Work request »
Once you have located the line containing "You are a GUI" in the material below, return it exactly along with each line after it through the line containing "Task: Click on".

[[ Records for this exercise, beginning ]]

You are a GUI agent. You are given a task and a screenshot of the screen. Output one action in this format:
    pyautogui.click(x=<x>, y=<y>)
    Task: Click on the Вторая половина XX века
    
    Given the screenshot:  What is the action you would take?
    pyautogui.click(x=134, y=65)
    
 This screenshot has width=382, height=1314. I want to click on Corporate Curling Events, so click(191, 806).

[[ Records for this exercise, end ]]
[[ Records for this exercise, beginning ]]

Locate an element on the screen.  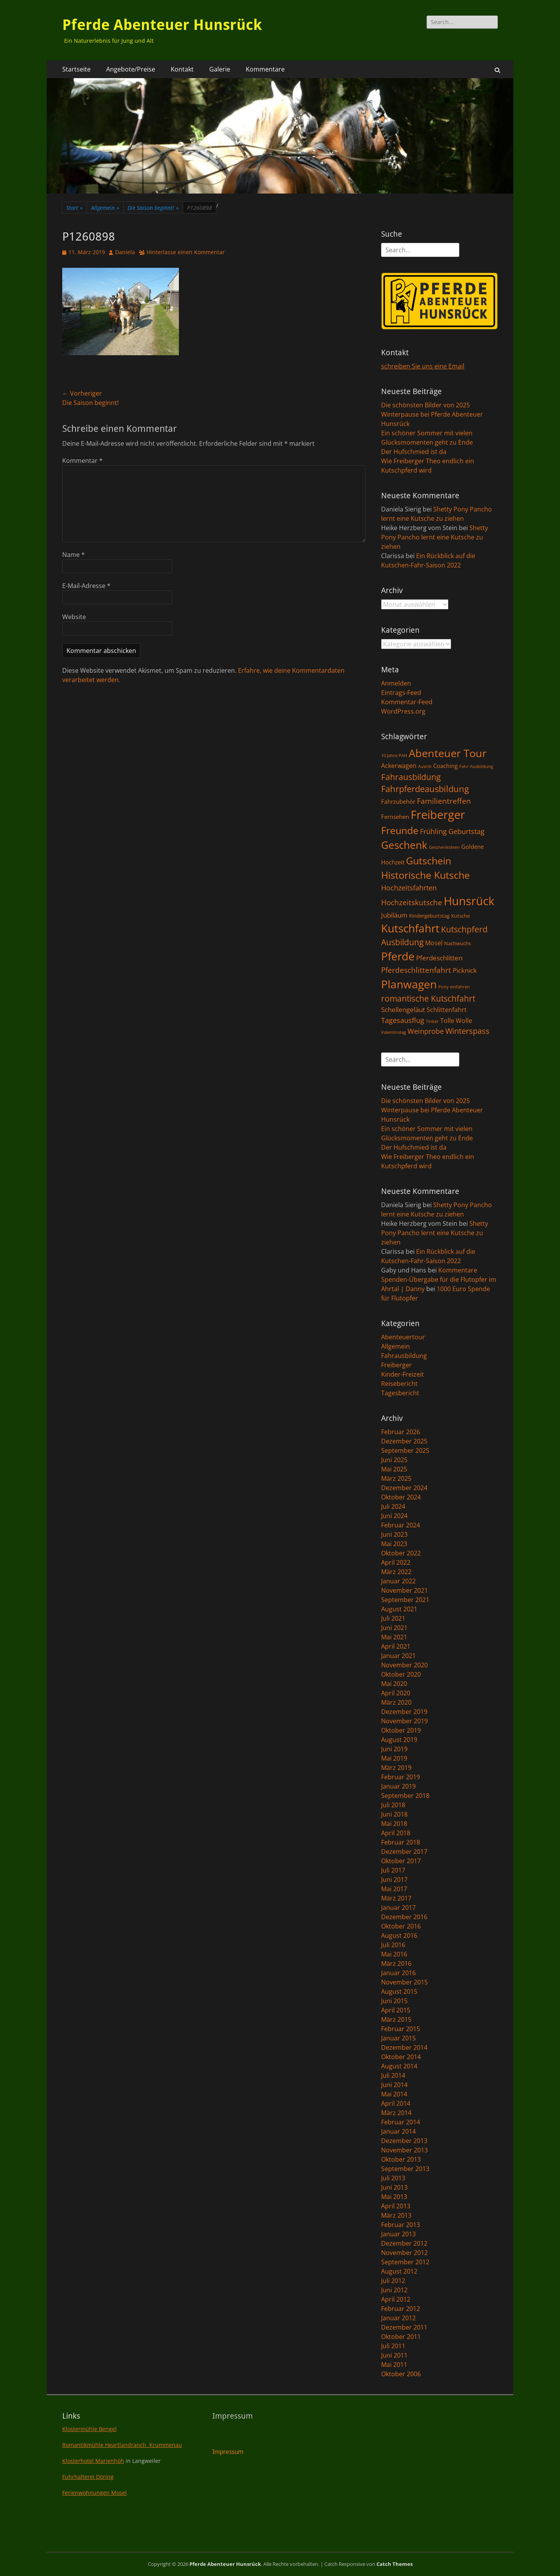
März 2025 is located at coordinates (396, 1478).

[[ Records for this exercise, end ]]

Response »
You are a GUI agent. You are given a task and a screenshot of the screen. Output one action in this format:
    pyautogui.click(x=<x>, y=<y>)
    Task: Click on the Вторая половина XX века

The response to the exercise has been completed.